La ira histérica y el miedo envolvieron su tono.
«¡Habían arruinado el poder planar!»
Ricardo se sobresaltó.
Volvió la cabeza bruscamente.
No encontró ningún rastro del poder planar, pero vio una crunch exagerada en el cielo envuelto en luz.
Un aura malvada sin fin surgió en la crunch.
Eso emitió un sonido chisporroteante después de tocar la luz caótica.
El momento en que apareció la crunch ese día.
—¡Kacha!
Un sonido nítido resonó a través del cielo.
Grandes crunchs aparecieron en el cielo y se extendieron hacia afuera con la luz caótica como centro.
Todo el cielo se agrietó en un abrir y cerrar de ojos.
Una palabra apareció en la mente de Richard. ¡Cayó al abismo!
¡¡El objetivo final de Lolita finalmente había tenido éxito!!
En este momento, no importa cuán firme sea su estado de ánimo, no pudo evitar sentir un escalofrío en la columna.
¿Cómo podría escapar de esta tribulación?
Ricardo miró al cielo. El cielo apareció como un vaso rompiéndose en el suelo. Tomó algunas respiraciones profundas. No pudo reprimir las olas en su corazón.
Un aura oscura y malvada cubrió todo el cielo en un abrir y cerrar de ojos en esas crunchs.
Una mano gigante invisible parecía haber torcido la nube negra inicialmente espesa. Era como si uno hubiera alimentado algunos monstruos aterradores en su interior.
Uno todavía se sentiría impotente ante tal desastre, incluso si pudiera alcanzar los cielos.
El abismo estaba a punto de tirar de todo el avión. ¿Qué más podrían hacer las tropas de Twilight City?
Richard volvió la cabeza y miró a su alrededor. Su rostro reveló una sonrisa amarga.
¡La tropa ni siquiera podía tocar al enemigo ahora…! Diez o cien veces más tropas serían inútiles. ¡El enemigo los atrapó por completo!

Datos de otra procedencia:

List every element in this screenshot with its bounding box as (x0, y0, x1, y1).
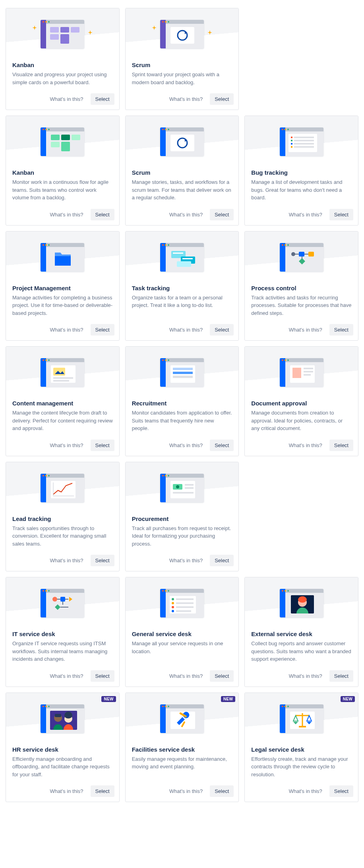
select-button[interactable]: Select (329, 209, 353, 220)
select-button[interactable]: Select (91, 555, 114, 566)
select-button[interactable]: Select (91, 670, 114, 682)
card-title: Project Management (12, 285, 113, 291)
whats-in-this-button[interactable]: What's in this? (287, 787, 325, 796)
template-card: NEW Facilities service desk Easily m (125, 692, 239, 802)
card-description: Easily manage requests for maintenance, … (132, 755, 232, 771)
svg-point-69 (172, 610, 174, 612)
new-badge: NEW (101, 696, 116, 702)
whats-in-this-button[interactable]: What's in this? (287, 325, 325, 334)
select-button[interactable]: Select (91, 209, 114, 220)
whats-in-this-button[interactable]: What's in this? (47, 441, 85, 450)
select-button[interactable]: Select (210, 555, 234, 566)
card-title: Lead tracking (12, 515, 113, 522)
svg-point-65 (172, 602, 174, 604)
svg-rect-68 (176, 606, 194, 608)
template-card: Kanban Visualize and progress your proje… (6, 8, 120, 110)
svg-point-52 (176, 485, 179, 488)
svg-rect-66 (176, 602, 194, 604)
card-description: Visualize and progress your project usin… (12, 71, 113, 86)
svg-rect-5 (170, 27, 194, 44)
whats-in-this-button[interactable]: What's in this? (287, 441, 325, 450)
card-thumbnail (6, 462, 119, 514)
template-card: Procurement Track all purchases from req… (125, 462, 239, 572)
select-button[interactable]: Select (329, 440, 353, 451)
whats-in-this-button[interactable]: What's in this? (167, 441, 205, 450)
select-button[interactable]: Select (329, 324, 353, 336)
hr-service-icon (37, 703, 88, 735)
card-thumbnail (126, 8, 239, 60)
select-button[interactable]: Select (91, 324, 114, 336)
select-button[interactable]: Select (91, 785, 114, 797)
process-control-icon (276, 241, 327, 273)
bug-tracking-icon (276, 126, 327, 158)
whats-in-this-button[interactable]: What's in this? (167, 787, 205, 796)
svg-rect-45 (304, 371, 313, 372)
select-button[interactable]: Select (91, 440, 114, 451)
whats-in-this-button[interactable]: What's in this? (47, 671, 85, 681)
svg-rect-29 (299, 252, 304, 257)
whats-in-this-button[interactable]: What's in this? (167, 210, 205, 219)
external-service-icon (276, 587, 327, 619)
svg-rect-10 (61, 142, 70, 151)
card-description: Manage documents from creation to approv… (251, 409, 352, 432)
svg-rect-25 (177, 261, 191, 267)
card-thumbnail (126, 347, 239, 398)
template-card: Process control Track activities and tas… (244, 231, 358, 341)
svg-rect-2 (60, 27, 69, 33)
select-button[interactable]: Select (210, 785, 234, 797)
card-thumbnail (245, 231, 358, 283)
template-card: Project Management Manage activities for… (6, 231, 120, 341)
svg-point-67 (172, 606, 174, 608)
whats-in-this-button[interactable]: What's in this? (167, 671, 205, 681)
select-button[interactable]: Select (210, 324, 234, 336)
card-description: Manage stories, tasks, and workflows for… (132, 178, 232, 202)
template-card: Bug tracking Manage a list of developmen… (244, 116, 358, 226)
new-badge: NEW (221, 696, 235, 702)
svg-rect-11 (72, 135, 80, 140)
card-description: Efficiently manage onboarding and offboa… (12, 755, 113, 779)
svg-rect-18 (294, 140, 314, 141)
select-button[interactable]: Select (210, 93, 234, 105)
whats-in-this-button[interactable]: What's in this? (287, 210, 325, 219)
whats-in-this-button[interactable]: What's in this? (287, 671, 325, 681)
nextgen-kanban-icon (37, 18, 88, 50)
select-button[interactable]: Select (329, 785, 353, 797)
select-button[interactable]: Select (91, 93, 114, 105)
whats-in-this-button[interactable]: What's in this? (47, 556, 85, 565)
whats-in-this-button[interactable]: What's in this? (167, 325, 205, 334)
svg-rect-7 (51, 135, 60, 140)
svg-rect-0 (50, 27, 59, 33)
card-title: Kanban (12, 62, 113, 68)
project-mgmt-icon (37, 241, 88, 273)
card-title: Kanban (12, 169, 113, 176)
facilities-service-icon (156, 703, 208, 735)
it-service-icon (37, 587, 88, 619)
svg-rect-43 (292, 368, 301, 378)
whats-in-this-button[interactable]: What's in this? (47, 95, 85, 104)
card-thumbnail (126, 577, 239, 629)
select-button[interactable]: Select (329, 670, 353, 682)
whats-in-this-button[interactable]: What's in this? (167, 95, 205, 104)
card-thumbnail: NEW (126, 693, 239, 745)
card-title: Scrum (132, 62, 232, 68)
template-card: Document approval Manage documents from … (244, 346, 358, 456)
card-thumbnail (6, 577, 119, 629)
card-thumbnail (126, 231, 239, 283)
card-thumbnail (245, 347, 358, 398)
template-card: Task tracking Organize tasks for a team … (125, 231, 239, 341)
whats-in-this-button[interactable]: What's in this? (47, 787, 85, 796)
svg-rect-17 (291, 140, 292, 141)
whats-in-this-button[interactable]: What's in this? (167, 556, 205, 565)
select-button[interactable]: Select (210, 670, 234, 682)
doc-approval-icon (276, 357, 327, 388)
whats-in-this-button[interactable]: What's in this? (47, 325, 85, 334)
card-title: Recruitment (132, 400, 232, 407)
card-description: Monitor work in a continuous flow for ag… (12, 178, 113, 202)
select-button[interactable]: Select (210, 440, 234, 451)
whats-in-this-button[interactable]: What's in this? (47, 210, 85, 219)
select-button[interactable]: Select (210, 209, 234, 220)
template-card: General service desk Manage all your ser… (125, 577, 239, 687)
card-description: Manage a list of development tasks and b… (251, 178, 352, 202)
kanban-icon (37, 126, 88, 158)
svg-rect-27 (182, 258, 193, 259)
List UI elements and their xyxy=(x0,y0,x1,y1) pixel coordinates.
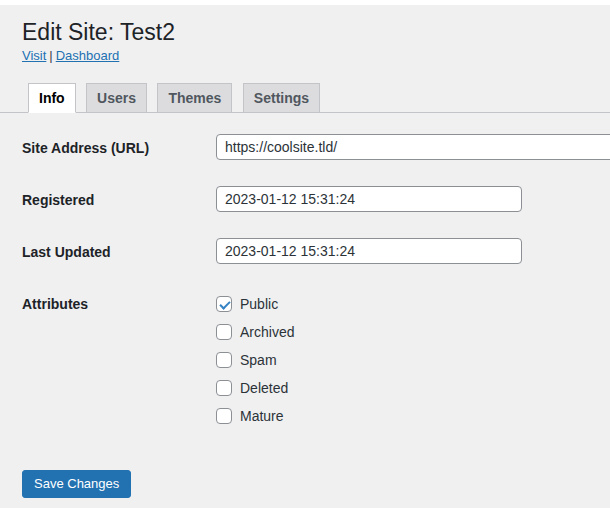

Ese fue el campamento base de Lolita. ¿Qué podría significar un dios primario que hace temblar el abismo? Era una existencia majestuosa que los mortales no podían imaginar.
Richard soltó un largo suspiro. Se relajó y reflexionó ante el resultado inevitable.
Richard miró fijamente al dios del engaño.
«Su Excelencia Tai Long, retire el corazón. Mi estatua puede contener almas».
El dios del engaño, que había estado muy animado hace un momento, parecía haber envejecido por décadas.
Abrió la boca y quiso decir algo. Pero no pudo.
Luego le dio una última mirada profunda a Richard. Sin dudarlo, alcanzó y tomó el corazón rojo brillante de su pecho.
Eso desanimó su alma y ya no pudo perder su aura dominante anterior.
«Lord Richard… Que los dioses y las diosas te bendigan».
El dios del engaño se inclinó lentamente, luego se convirtió en energía pura y se abalanzó sobre la antigua estatua del dios.
La estatua envolvió su cuerpo y supo que su destino ya estaba en manos de este señor supremo humano.
En este momento, solo era más completo… ¿preocupado? ¿Así que lo que? ¿Tenía elección?
O Lolita lo sabía. Ella entendió el poder de este señor supremo humano. Para él, solo había una opción.
¿Lolita lo sabía? ¡Entonces preferiría morir ahora!
El dios del engaño entró en la antigua estatua del dios. Inmediatamente cayó en un sueño profundo.
Richard colocó en silencio la estatua en el espacio del sistema.
El demonio de cera volvió repentinamente a su estado monstruoso tras el encapsulamiento del dios del engaño.
Sin embargo, en este momento, el monstruo trascendente ya no atacó al ejército de Twilight City. En cambio, se arrodilló en el vacío de la manera más humilde.
¡Sentía que la gran diosa lo miraba!
La diosa araña estaba a punto de descender.
Richard sintió una inmensa presión en su corazón mientras miraba hacia el cielo.